Former World War II airfield

Rosieres-en-Santerre Airfield is a former World War II airfield, located 1.8 km east of Rosières-en-Santerre in the Picardy region, France.

==History==
Rosieres-en-Santerre Airfield was built by the Royal Air Force for the British Expeditionary Force in France during 1939 as part of the buildup of British Forces after the 1938 Munich Agreement with Nazi Germany and subsequent tensions between Great Britain and France against Germany. The RAF built three runways: 1630x50meters; 1650x50meters; 1620x50meters. The first two were built (crossing each other) between the villages of Méharicourt and Maucourt, the third was to their north. The airfield opened on 18 October 1939, and was home to 185 Squadron and 57S Squadron (Blenheims). Both squadrons served at the airfield during the "Phoney War" and ultimately the Battle of France in the spring of 1940.

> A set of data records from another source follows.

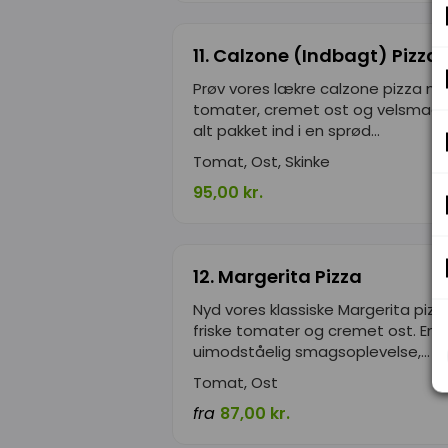
11. Calzone (Indbagt) Pizza
Prøv vores lækre calzone pizza m
tomater, cremet ost og velsmage
alt pakket ind i en sprød...
Tomat, Ost, Skinke
95,00 kr.
12. Margerita Pizza
Nyd vores klassiske Margerita piz
friske tomater og cremet ost. En 
uimodståelig smagsoplevelse,...
Tomat, Ost
fra
87,00 kr.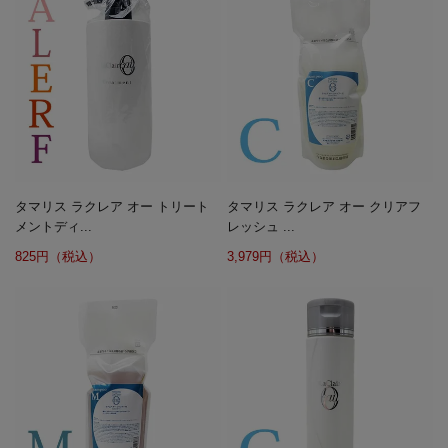
タマリス ラクレア オー トリート
タマリス ラクレア オー クリアフ
メントディ...
レッシュ ...
825円（税込）
3,979円（税込）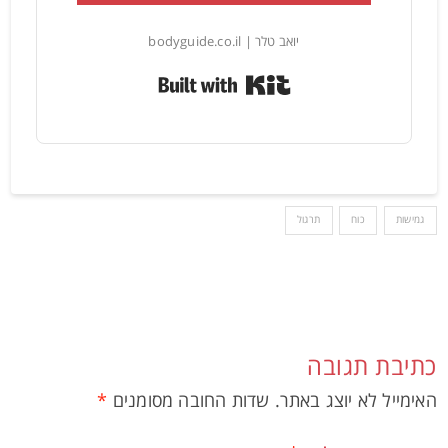
יואב טלר | bodyguide.co.il
Built with Kit
גמישות
כוח
תרגול
כתיבת תגובה
האימייל לא יוצג באתר.
שדות החובה מסומנים
*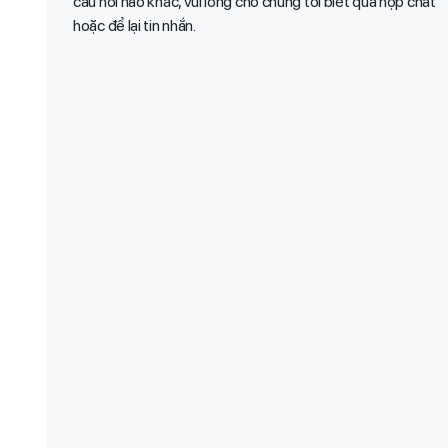
câu hỏi nào khác, vui lòng cho chúng tôi biết qua hộp chat
hoặc để lại tin nhắn.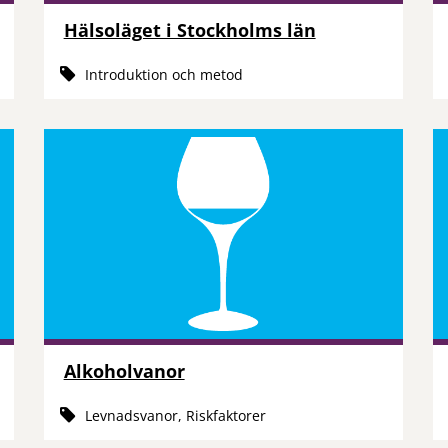
Hälsoläget i Stockholms län
Introduktion och metod
Alkoholvanor
Levnadsvanor, Riskfaktorer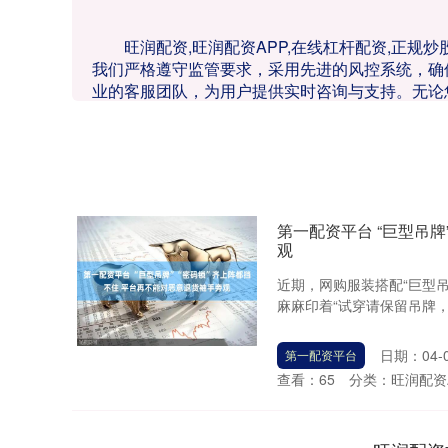
旺润配资,旺润配资APP,在线杠杆配资,正
我们严格遵守监管要求，采用先进的风控系统，确
业的客服团队，为用户提供实时咨询与支持。无论
第一配资平台 “巨型吊
观
近期，网购服装搭配“巨型
麻麻印着“试穿请保留吊牌，
日期：04-
第一配资平台
查看：
65
分类：
旺润配资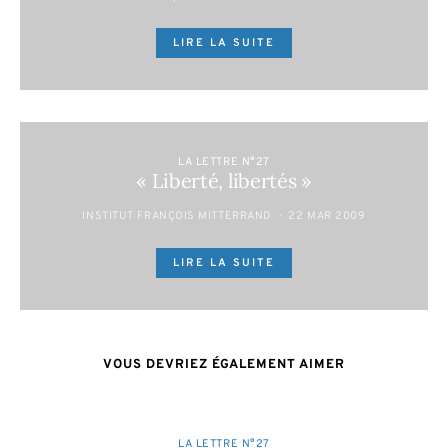
LIRE LA SUITE
LA LETTRE N°27
« Liberté, libertés »
INSTITUT FRANÇOIS MITTERRAND
22 MAR 2009
LIRE LA SUITE
VOUS DEVRIEZ ÉGALEMENT AIMER
LA LETTRE N°27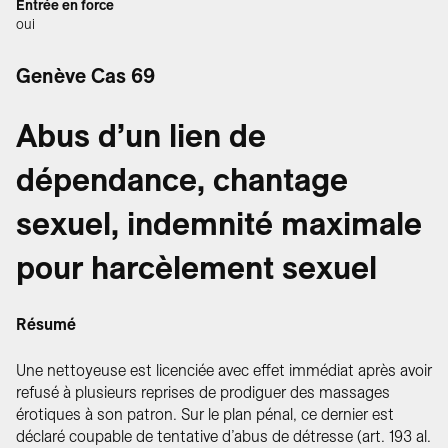
Entrée en force
oui
Genève Cas 69
Abus d’un lien de
dépendance, chantage
sexuel, indemnité maximale
pour harcèlement sexuel
Résumé
Une nettoyeuse est licenciée avec effet immédiat après avoir
refusé à plusieurs reprises de prodiguer des massages
érotiques à son patron. Sur le plan pénal, ce dernier est
déclaré coupable de tentative d’abus de détresse (art. 193 al.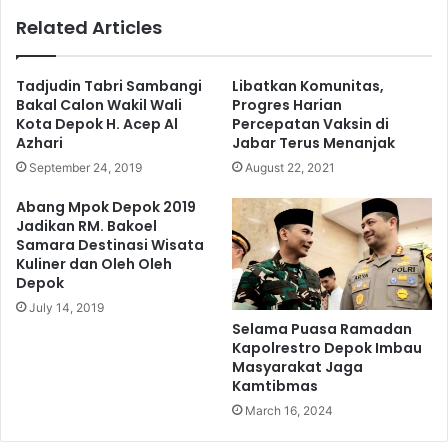
Related Articles
Tadjudin Tabri Sambangi
Libatkan Komunitas,
Bakal Calon Wakil Wali
Progres Harian
Kota Depok H. Acep Al
Percepatan Vaksin di
Azhari
Jabar Terus Menanjak
September 24, 2019
August 22, 2021
Abang Mpok Depok 2019
Jadikan RM. Bakoel
Samara Destinasi Wisata
Kuliner dan Oleh Oleh
Depok
July 14, 2019
Selama Puasa Ramadan
Kapolrestro Depok Imbau
Masyarakat Jaga
Kamtibmas
March 16, 2024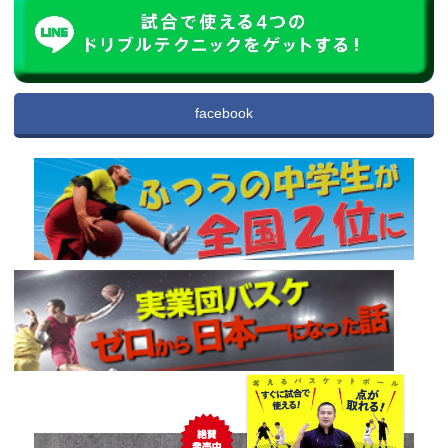
facebook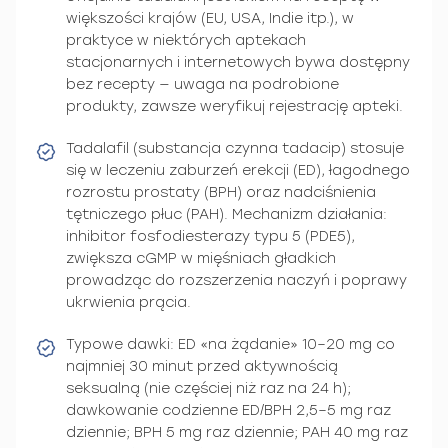
większości krajów (EU, USA, Indie itp.), w
praktyce w niektórych aptekach
stacjonarnych i internetowych bywa dostępny
bez recepty — uwaga na podrobione
produkty, zawsze weryfikuj rejestrację apteki.
Tadalafil (substancja czynna tadacip) stosuje
się w leczeniu zaburzeń erekcji (ED), łagodnego
rozrostu prostaty (BPH) oraz nadciśnienia
tętniczego płuc (PAH). Mechanizm działania:
inhibitor fosfodiesterazy typu 5 (PDE5),
zwiększa cGMP w mięśniach gładkich
prowadząc do rozszerzenia naczyń i poprawy
ukrwienia prącia.
Typowe dawki: ED «na żądanie» 10–20 mg co
najmniej 30 minut przed aktywnością
seksualną (nie częściej niż raz na 24 h);
dawkowanie codzienne ED/BPH 2,5–5 mg raz
dziennie; BPH 5 mg raz dziennie; PAH 40 mg raz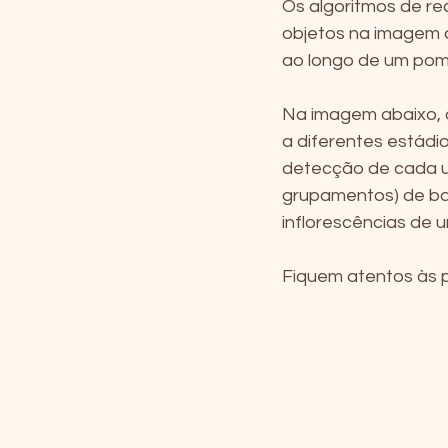
Os algoritmos de r
objetos na imagem 
ao longo de um pom
Na imagem abaixo, 
a diferentes estádi
detecção de cada u
grupamentos) de bag
inflorescências de u
Fiquem atentos às p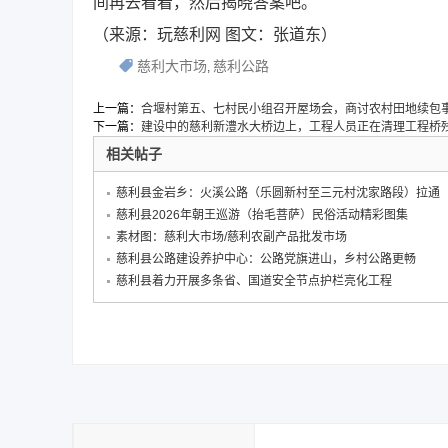
间再去看看，然后揭晓答案吧。
（来源：玩慈利网 图文：张道东）
慈利大市场
慈利公路
,
上一篇：
合堰村第五、七村民小组召开屋场会，商讨农村田地续包
下一篇：
建设中的慈利新澧水大桥边上，工程人员正在清理工程桥
相关帖子
慈利县金岩乡：火溪公路（乐圆新村至三元村沈家路段）拉通
慈利县2026年朝王巡游（抬毛菩萨）民俗活动精彩图集
素材图：慈利大市场/慈利农副产品批发市场
慈利县公路建设养护中心：公路党旗进山，乡村公路更畅
慈利县着力开展多条省、国道安全节点护栏亮化工程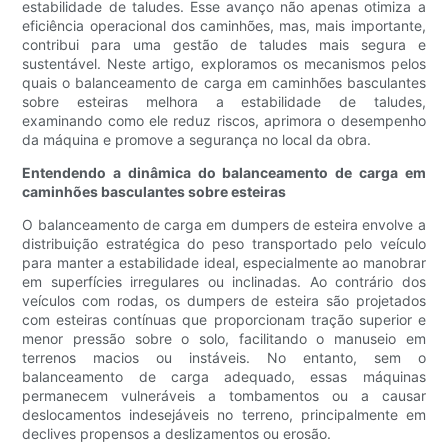
estabilidade de taludes. Esse avanço não apenas otimiza a
eficiência operacional dos caminhões, mas, mais importante,
contribui para uma gestão de taludes mais segura e
sustentável. Neste artigo, exploramos os mecanismos pelos
quais o balanceamento de carga em caminhões basculantes
sobre esteiras melhora a estabilidade de taludes,
examinando como ele reduz riscos, aprimora o desempenho
da máquina e promove a segurança no local da obra.
Entendendo a dinâmica do balanceamento de carga em
caminhões basculantes sobre esteiras
O balanceamento de carga em dumpers de esteira envolve a
distribuição estratégica do peso transportado pelo veículo
para manter a estabilidade ideal, especialmente ao manobrar
em superfícies irregulares ou inclinadas. Ao contrário dos
veículos com rodas, os dumpers de esteira são projetados
com esteiras contínuas que proporcionam tração superior e
menor pressão sobre o solo, facilitando o manuseio em
terrenos macios ou instáveis. No entanto, sem o
balanceamento de carga adequado, essas máquinas
permanecem vulneráveis ​​a tombamentos ou a causar
deslocamentos indesejáveis ​​no terreno, principalmente em
declives propensos a deslizamentos ou erosão.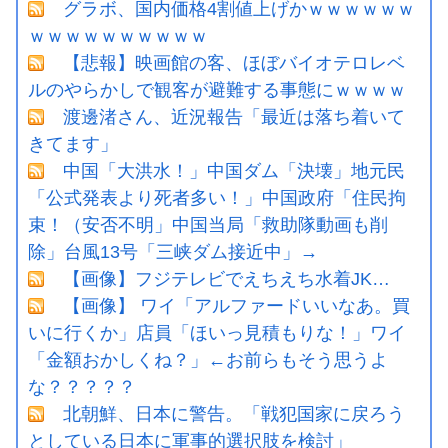
グラボ、国内価格4割値上げかｗｗｗｗｗｗ
ｗｗｗｗｗｗｗｗｗｗ
【悲報】映画館の客、ほぼバイオテロレベ
ルのやらかしで観客が避難する事態にｗｗｗｗ
渡邊渚さん、近況報告「最近は落ち着いて
きてます」
中国「大洪水！」中国ダム「決壊」地元民
「公式発表より死者多い！」中国政府「住民拘
束！（安否不明」中国当局「救助隊動画も削
除」台風13号「三峡ダム接近中」→
【画像】フジテレビでえちえち水着JK…
【画像】 ワイ「アルファードいいなあ。買
いに行くか」店員「ほいっ見積もりな！」ワイ
「金額おかしくね？」←お前らもそう思うよ
な？？？？？
北朝鮮、日本に警告。「戦犯国家に戻ろう
としている日本に軍事的選択肢を検討」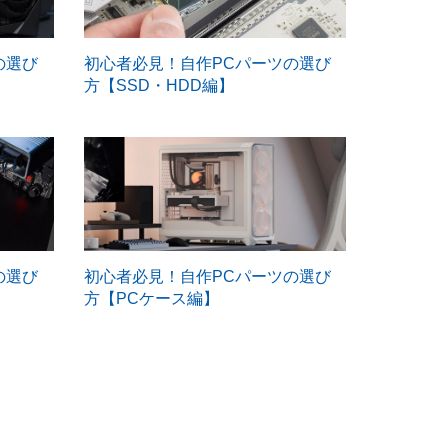
の選び
初心者必見！自作PCパーツの選び
方【SSD・HDD編】
の選び
初心者必見！自作PCパーツの選び
方【PCケース編】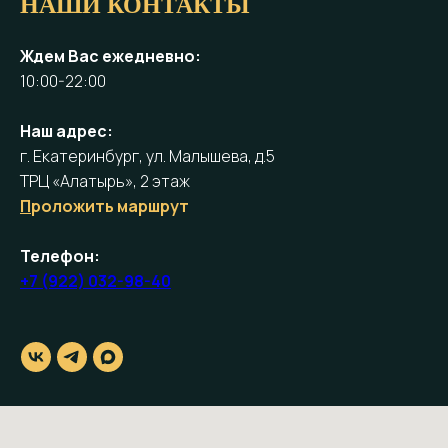
НАШИ КОНТАКТЫ
Ждем Вас ежедневно:
10:00-22:00
Наш адрес:
г. Екатеринбург, ул. Малышева, д.5
ТРЦ «Алатырь», 2 этаж
П
роложить маршрут
Телефон:
+7 (922) 032-98-40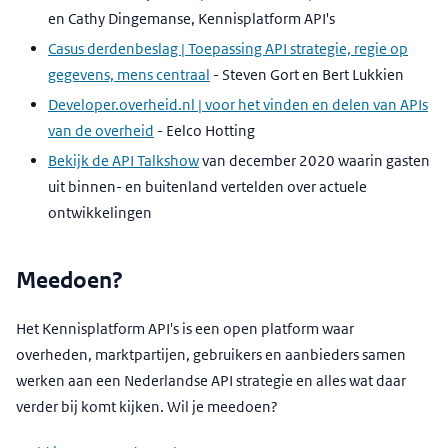
en Cathy Dingemanse, Kennisplatform API's
Casus derdenbeslag | Toepassing API strategie, regie op
gegevens, mens centraal
- Steven Gort en Bert Lukkien
Developer.overheid.nl | voor het vinden en delen van APIs
van de overheid
- Eelco Hotting
Bekijk de API Talkshow
van december 2020 waarin gasten
uit binnen- en buitenland vertelden over actuele
ontwikkelingen
Meedoen?
Het Kennisplatform API's is een open platform waar
overheden, marktpartijen, gebruikers en aanbieders samen
werken aan een Nederlandse API strategie en alles wat daar
verder bij komt kijken. Wil je meedoen?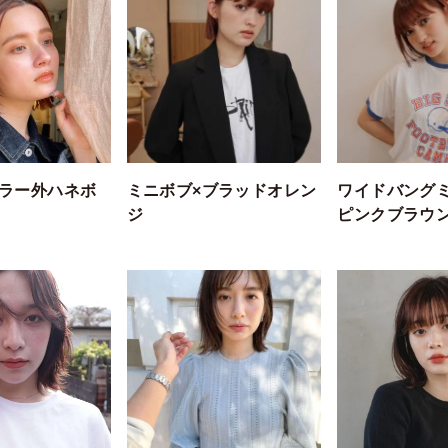
ラー外ハネボ
ミニボブ×ブラッドオレン
ワイドバング
ジ
ピンクブラウ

With the German advance closing in on the air base, the British withdrew from the airfield on 17 May 1940. It was sized by the Luftwaffe during the Battle of France and became a German Fliegerhorst. The Luftwaffe immediately began preparing for the Battle of Britain and the airfield became home to III.Gruppe/Kampfgeschwader 1 (III./KG 1), an attack unit flying the Heinkel He 111H medium bomber. Between 1940 and 1941 different units of KG 1 stayed at the base for longer or shorter periods of time. By June 1941 KG 1 left for duty at the eastern front. Between spring 1943 and summer 1944 the airfield hosted I.Gruppe/Schlachtgeschwader 10 (I./SKG 10) with Focke-Wulf Fw 190.

It is unclear when the airfield was liberated, or when it was put into service by the Allies, but it must have been around August/September 1944. On 2 February 1945 the airfield became home to RAF 21 Squadron, 464 Squadron (RAAF) and 487 Squadron (RNZAF). They stayed until they left for Brussels-Melsbroek Airfield (B-58) on 17 April 1945.

When the war ended the airfield became home to Martin B-26 Marauders of the 387th Bombardment Group. They moved in on 24 May until they were withdrawn to the United States on 1 November 1945. The airfield closed shortly after that.

Today, nothing remains of the former airfield. Its runways and most of its taxiways have been broken up and returned to agricultural use. Parts of some taxiways remain in use as local roads.